Conductance transition induced by an electric field in lipid bilayers

A cooperative phenomenon showing a structural change in the organization of bilayer lipid membranes at a critical value of the applied electric field is presented. The transition is characterized by a sharp increase in conductance. The phenomenon can be observed under current-clamp conditions (rather than the usual voltage-clamp conditions) to avoid rupturing the membrane. At a critical potential value the conductance increases and therefore the potential decreases to keep the current constant. Results refer to membranes made of egg phosphatidylcholine (PC), diphytanoylphosphatidylcholine and cholesterol/egg PC. It is found that the critical potential at which the transition occurs depends dramatically on pH and ionic concentration, indicating that the electrical properties of the external surface determine the major characteristics of such a transition.

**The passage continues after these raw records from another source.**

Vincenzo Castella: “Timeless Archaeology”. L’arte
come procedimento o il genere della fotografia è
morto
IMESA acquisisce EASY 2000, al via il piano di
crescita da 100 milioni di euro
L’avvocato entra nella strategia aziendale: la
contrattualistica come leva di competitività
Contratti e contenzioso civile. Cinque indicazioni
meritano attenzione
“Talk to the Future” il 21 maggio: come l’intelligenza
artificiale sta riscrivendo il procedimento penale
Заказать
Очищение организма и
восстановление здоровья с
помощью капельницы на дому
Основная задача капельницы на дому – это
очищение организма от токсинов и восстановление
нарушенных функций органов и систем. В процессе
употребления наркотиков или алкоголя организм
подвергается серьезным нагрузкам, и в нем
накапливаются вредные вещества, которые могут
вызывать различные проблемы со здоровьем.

Dependence of the conductance of the alpha-latrotoxin channel on applied potential and potassium concentration

alpha-Latrotoxin, with a molecular weight 130,000, is the main component of black widow spider venom, and acts at the presynaptical level, inducing a notable release of neurotransmitters in the synapses of all vertebrates. In artificial lipid membranes, this neurotoxin induces the formation of cation-selective ionic channels, whose conductance depends on the intensity and direction of the applied potential. In fact, also in the presence of symmetrical solutions of potassium chloride, the voltage-current characteristics of the single channel strongly rectify. Such rectification, which depends on the concentration of the ions in solution, can be described by a one-site, one-ion model for a channel. The data fit provides the values of the three parameters describing the model. Moreover, a statistical analysis of the amplitude of the single channel, as a function of the concentration of potassium chloride, has made it possible to verify the consistency of the model used.

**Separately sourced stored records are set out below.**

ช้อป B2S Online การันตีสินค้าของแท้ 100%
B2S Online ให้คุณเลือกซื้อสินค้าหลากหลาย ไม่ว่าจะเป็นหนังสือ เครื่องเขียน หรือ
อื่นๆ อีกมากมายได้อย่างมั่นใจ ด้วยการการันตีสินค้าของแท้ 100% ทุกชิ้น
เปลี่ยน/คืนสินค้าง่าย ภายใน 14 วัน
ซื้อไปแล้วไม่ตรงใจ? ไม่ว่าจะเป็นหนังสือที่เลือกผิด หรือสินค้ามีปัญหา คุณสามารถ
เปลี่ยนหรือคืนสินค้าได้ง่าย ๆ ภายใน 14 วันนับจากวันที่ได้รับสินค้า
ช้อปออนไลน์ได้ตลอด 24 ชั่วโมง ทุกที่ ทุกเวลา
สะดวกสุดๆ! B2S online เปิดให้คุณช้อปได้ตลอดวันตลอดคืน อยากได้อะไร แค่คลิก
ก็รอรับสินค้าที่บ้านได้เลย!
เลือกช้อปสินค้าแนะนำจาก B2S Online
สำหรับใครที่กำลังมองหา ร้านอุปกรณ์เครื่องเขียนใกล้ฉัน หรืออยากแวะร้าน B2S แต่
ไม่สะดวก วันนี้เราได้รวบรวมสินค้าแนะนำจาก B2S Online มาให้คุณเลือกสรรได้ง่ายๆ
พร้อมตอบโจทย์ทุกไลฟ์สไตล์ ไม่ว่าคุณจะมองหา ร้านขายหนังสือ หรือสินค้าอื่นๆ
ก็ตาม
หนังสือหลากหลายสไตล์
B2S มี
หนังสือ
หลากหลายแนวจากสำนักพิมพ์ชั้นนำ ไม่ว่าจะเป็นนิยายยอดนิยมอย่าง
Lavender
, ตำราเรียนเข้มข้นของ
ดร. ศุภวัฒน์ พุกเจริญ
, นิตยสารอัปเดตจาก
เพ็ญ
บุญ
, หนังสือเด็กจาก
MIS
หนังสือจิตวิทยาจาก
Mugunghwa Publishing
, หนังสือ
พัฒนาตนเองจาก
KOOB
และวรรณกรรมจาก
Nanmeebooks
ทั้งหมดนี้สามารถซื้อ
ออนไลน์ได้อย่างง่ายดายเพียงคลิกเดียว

Permeation of divalent cations through alpha-latrotoxin channels in lipid bilayers: steady-state current-voltage relationships

alpha-Latrotoxin, a polypeptide neurotoxin known to cause massive release of transmitter from vertebrate nerve terminals, is thought to act by forming cation-selective channels in plasma membranes. This paper describes the steady-state current carried by Ca2+, Sr2+ and Ba2+ through pores of alpha-LaTx molecules incorporated in artificial bilayer membranes made of neutral lipids. Even when the solutions separated by the membrane are identical, the I-V relations rectify strongly, the current being higher when the side to which the toxin is added is positive. The polarity of the rectification is consistent with the hypothesis that the mechanism of action of the toxin is, at least in part, that of promoting inwardly directed flow of cations, and thus, accumulation of Ca2+ and other ions in the intracellular spaces. The dependence of the I-V characteristics on voltage and Ca2+ concentration is well described by a one-site, one-ion model for a channel. Three parameters of the model are deduced: the binding constant of the site for Ca2+, K = 1.5 M-1 (or K = 7 M-1 when activities are used instead of concentrations); the "electrical" distance of the site from the toxin-containing solution, alpha = 0.3; the free energy difference between the two barrier peaks, delta F = 0.26 kT. The values of the parameters deduced by studying the channel in the presence of Ca2+ give theoretical curves that also fit the data with Sr2+ and Ba2+, indicating a low level of discrimination among these three cations.